TORONTO — Either John Gibbons can see the writing on the wall or he’s trying to leave his own message there.
With the Toronto Blue Jays playing out the string and a second consecutive playoff-less October on the horizon, the 56-year-old manager’s future has become a hot topic, and Gibbons wasn’t shying away from giving his take on the subject Friday.
After causing a stir with comments he made on SiriusXM MLB Network Radio earlier in the day, Gibbons doubled down ahead of the series opener against the Tampa Bay Rays at the dome, saying he doesn’t think he’s interested in guiding a team through a full-scale rebuild.
Whether that’s Gibbons reading the tea leaves or simply a way of him pointing out his preference is a bit of a mystery.
Now three years into the Mark Shapiro/Ross Atkins-led Jays regime, Gibbons joked he hasn’t been fired yet, but he reiterated his lack of desire to manage a team through a total rebuild.
“Well, I didn't bring up the topic to start with,” Gibbons smiled. “But yeah, that has been kind of floating around there. That has been kind of hanging over ever since we got a new regime here. Yeah, I made those comments today on the radio show. Truthfully, a full breakdown, going young, you know I have to admit I don't know if I'm interested in that. But we'll see. I'm still here. I've enjoyed every minute of it. Everybody has been great to me, no doubt about that.
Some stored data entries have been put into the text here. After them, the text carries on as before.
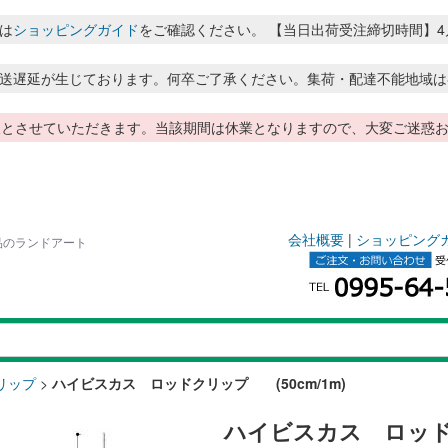
は
ショッピングガイド
をご確認ください。 【当日出荷受注締切時間】4月～8月
送遅延が生じております。何卒ご了承ください。集荷・配達不能地域は
季休暇とさせていただきます。当該期間は休業となりますので、大変ご迷
会社概要
|
ショッピング
用品のランドアート
リップ
>
ハイビスカス ロッドクリップ (50cm/1m)
ハイビスカス ロッドク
We'll see where it all ends up.”
Where it will likely end up is with the Jays front office embarking on a search for a new manager this off-season, despite GM Ross Atkins saying this week that the relationship with his manager was still strong.
Gibbons, who has another year on his contract plus a club option for 2020, has been around long enough that he doesn’t let the talk bother him.
“As long as I've been here, I've heard (I’d be fired) many a times,” Gibbons said. “Sometimes it's true, one time it was accurate. You just deal with it. It's kind of part of the job, the job description. When things don't go well, that's generally what happens.”
The fact he’ll be paid for 2019, regardless, likely has something to do with that.
“Screw-you money,” Gibbons jokingly called it to veteran Toronto Star baseball columnist Richard Griffin.
Gibbons admitted it’s fair to say he’s at peace with whatever transpires between now and the final day of the regular season on Sept. 30.
“I'm fine with it — I’ve loved my time here in Toronto,” Gibbons said. “How many guys get a chance to come back and do it a second time? I'm confident in what I do. I don't doubt that at all. I've always given my best here, but this a result-driven business and that's part of it.”
It’s impossible not to notice there’s a lot of past-tense coming out of Gibbons’ mouth as he surveys the scene in another lost season.
If firing the manager was going to solve all of the Blue Jays’ problems, they would’ve done it a year ago.
It wasn’t going to help the Jays hit, pitch or reverse the aging process.
Blaming Gibbons for this club’s problems takes a wild imagination and isn’t a realistic way to assess a situation that’s likely going to get even worse before it gets better.
But Gibbons’ old-school approach has never been thought of as something that meshed well with an analytics-leaning front office.
It did mesh well, however, with the veteran-laden roster that made back-to-back post-season appearances and has tried a couple of failed kicks at the can over the past two seasons.
With much of that core either out the door or on its way out, that thought process may have changed.
With a career 772-762 record coming into Friday’s game, Gibbons sits 11th on MLB’s active manager wins list.
If these are indeed his last days at the helm of the Jays, he hinted it could be the final time anyone calls him skipper.
“I will say one thing, there will be no third time’s a charm, I will guarantee you that.”